We’ve all been there: You just got out of a serious relationship and the thought of being alone terrifies you. You sign up for every dating app out there and make sure to look your absolute best each time you step out of the house. You never know who you’re going to meet, right?
However, during this time, it's imperative for us to be alone so we can learn about ourselves.
My rebound came shortly after the end of a three-year relationship, and it certainly served its purpose in temporarily making me forget about my ex. When my rebound was over, however, the pain of the original breakup was that much more difficult to deal with.
I had a lot of time to myself to reflect on the decisions I made during my three-year relationship,and those I made during my rebound. It was only after both were over that I realized there was something important I could learn from my rebound.
Now I’m not saying that everyone should get into a rebound relationship because it teaches valuable information and insight you would not otherwise find; I’m just saying that if you happen to find yourself with a rebound, there is a lot that can be learned from it.
Don’t Give Just Anyone A Chance
You may be lonely, but the first person who comes along may not be worthy of your time.

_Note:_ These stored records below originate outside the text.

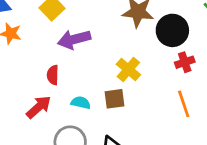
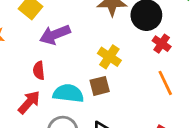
red cross: (185, 62) -> (162, 44), turned -30
cyan semicircle: (81, 103) -> (68, 93), size x1.6

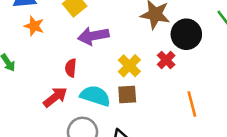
red cross: (162, 44) -> (166, 60), moved
yellow cross: (109, 57) -> (129, 66), moved

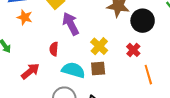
purple arrow: (93, 36) -> (71, 24), turned 75
red cross: (166, 60) -> (133, 50), moved
red arrow: (55, 97) -> (30, 71), moved

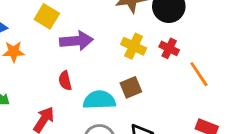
purple arrow: (71, 24) -> (76, 41), turned 130
yellow cross: (99, 46) -> (134, 46), moved

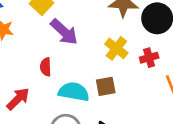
purple arrow: (76, 41) -> (64, 32), turned 36
red cross: (169, 48) -> (149, 58), turned 36

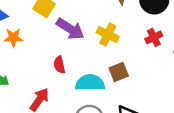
yellow cross: (116, 48) -> (108, 34), moved

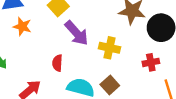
yellow cross: (108, 34) -> (110, 48), turned -30
brown square: (119, 72) -> (110, 85), turned -36

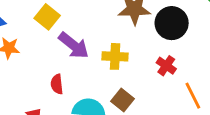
red cross: (151, 62) -> (166, 66), turned -35

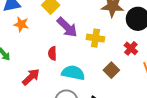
brown square: (122, 100) -> (111, 70), moved

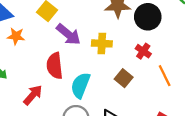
red semicircle: (52, 53) -> (55, 66), size x1.6
cyan semicircle: (73, 73) -> (80, 85), turned -75

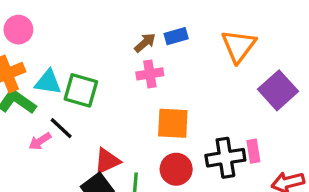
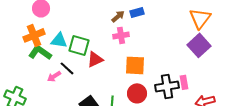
orange triangle: (239, 46) -> (200, 18), moved
red triangle: (107, 161) -> (95, 59), moved

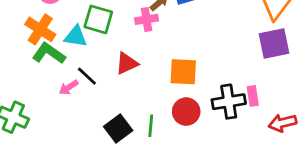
orange cross: (34, 35) -> (40, 29), turned -35
pink cross: (121, 35) -> (146, 19), moved
green square: (79, 45) -> (98, 19), moved
purple square: (199, 45) -> (274, 44), turned 30

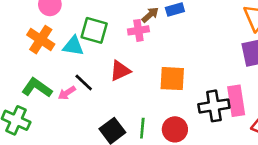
green L-shape: (49, 53) -> (37, 88), moved
pink rectangle: (253, 96) -> (236, 101), size x1.6
red circle: (186, 112) -> (175, 129), moved

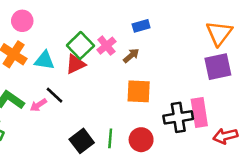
brown arrow: (150, 15) -> (131, 56), moved
green square: (94, 30) -> (80, 46), moved, turned 30
pink cross: (138, 30) -> (106, 46), turned -30
red triangle: (120, 71) -> (75, 64), moved

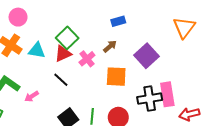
pink cross: (106, 46) -> (87, 59), moved
purple square: (218, 67) -> (146, 56), moved, turned -30
black line: (54, 95) -> (61, 80), moved
pink arrow: (38, 105) -> (32, 96), moved

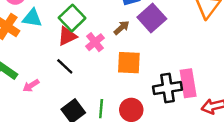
cyan triangle: (37, 51) -> (32, 18), moved
purple square: (146, 56) -> (152, 18), moved

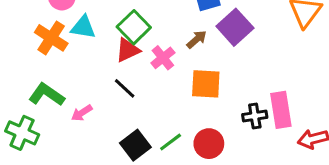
black cross: (168, 88) -> (255, 116), size x0.7
green line: (101, 109) -> (171, 142), turned 48

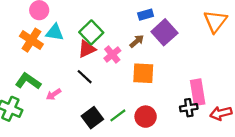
black cross: (255, 116) -> (189, 108), moved

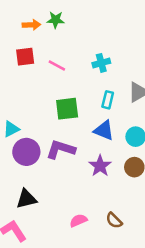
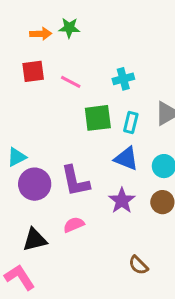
green square: (67, 109) -> (98, 118), moved
purple L-shape: (61, 149) -> (75, 181), turned -120
pink semicircle: (78, 220) -> (74, 225), moved

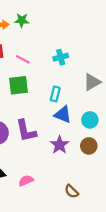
green square: (98, 118) -> (18, 85), moved
cyan rectangle: (131, 122) -> (55, 94), moved
pink semicircle: (74, 225) -> (26, 181), moved

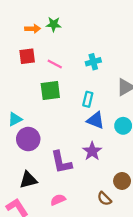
purple L-shape: (26, 131) -> (61, 162), moved
brown circle: (89, 146) -> (122, 181), moved
pink semicircle: (26, 181) -> (58, 200), moved

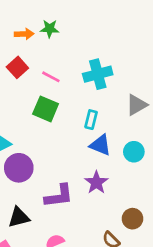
red square: (27, 56) -> (17, 67), turned -35
cyan cross: (93, 62) -> (98, 74), size x1.5
green square: (50, 90) -> (46, 109), turned 30
purple L-shape: (61, 162) -> (59, 196), turned -85

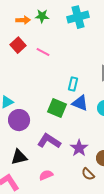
cyan cross: (98, 74) -> (78, 17), moved
green square: (46, 109) -> (57, 108), moved
purple star: (96, 183) -> (79, 148), moved
purple L-shape: (59, 196) -> (49, 141), turned -140

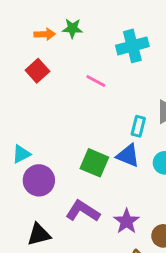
cyan cross: (78, 17) -> (132, 46), moved
pink line: (43, 52) -> (96, 81), moved
cyan rectangle: (73, 84) -> (138, 126), moved

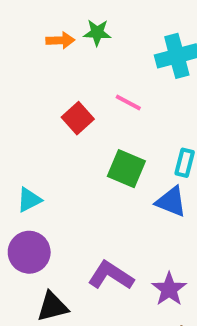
red square: (37, 71) -> (78, 118), moved
green square: (94, 163) -> (126, 169), moved
purple circle: (39, 180) -> (29, 252), moved

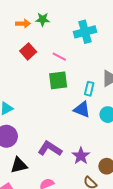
red square: (78, 118) -> (28, 51), moved
green square: (126, 169) -> (58, 80), moved, turned -30

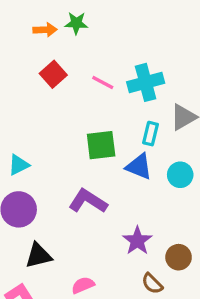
cyan cross: (85, 32) -> (146, 82), moved
green square: (58, 80) -> (101, 145), moved
purple L-shape: (50, 149) -> (88, 201), moved

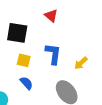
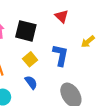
yellow square: (24, 60) -> (30, 59), turned 32
yellow arrow: (81, 63) -> (88, 42), moved

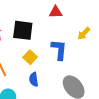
red triangle: (62, 16) -> (56, 12), turned -40
blue semicircle: (31, 82) -> (34, 79), turned -144

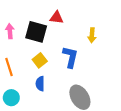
red triangle: (56, 12) -> (57, 18), moved
yellow arrow: (84, 33) -> (92, 35), moved, turned -48

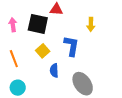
blue semicircle: (40, 84) -> (54, 70), moved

Don’t allow this person to be part of your life simply because he is paying attention to you; this will only potentially lead to more hurt. It’s best not to rush into anything simply because it is convenient at the time. It’s better to be alone than to be with the wrong person.
Trust Your Gut
If something doesn’t feel right to you, whether you think your partner is being unfaithful, or things aren't playing out the way you envisioned, listen to your instincts.
Most of the time your gut feeling will be right. Don’t doubt yourself because you are afraid you are overreacting; learn to trust yourself.
Don’t Settle Because He Is “Nice”
First of all, every guy is nice when you first meet him. No one who is interested in you will be a jerk right off the bat; it may not reveal itself until later.
Most importantly, possessing the quality of being nice should not be a far-fetched idea. It should be the bare minimum that you expect from someone.
I find that girls settle for so much less than they deserve these days, and a nice guy should not be someone that is beyond your imagination.
Your Girlfriends Will Provide All The Support You Need
From day one of a breakup, your best friends will be by your side. They will tell you what a loser your ex is and how you should take this time to be alone. It may be hard to hear and you may not be able to listen to their advice right away, but in the end, you will realize your friends were right.
I learn everything the hard way; this breakup was no exception. Five months down the road and after another relationship ended, I realized that everything my friends had told me was true.
The great thing about friends is that they will always be there, whether you choose to listen to them right away or learn on your own. That is why they are your best friends. I don’t know where I would be without mine.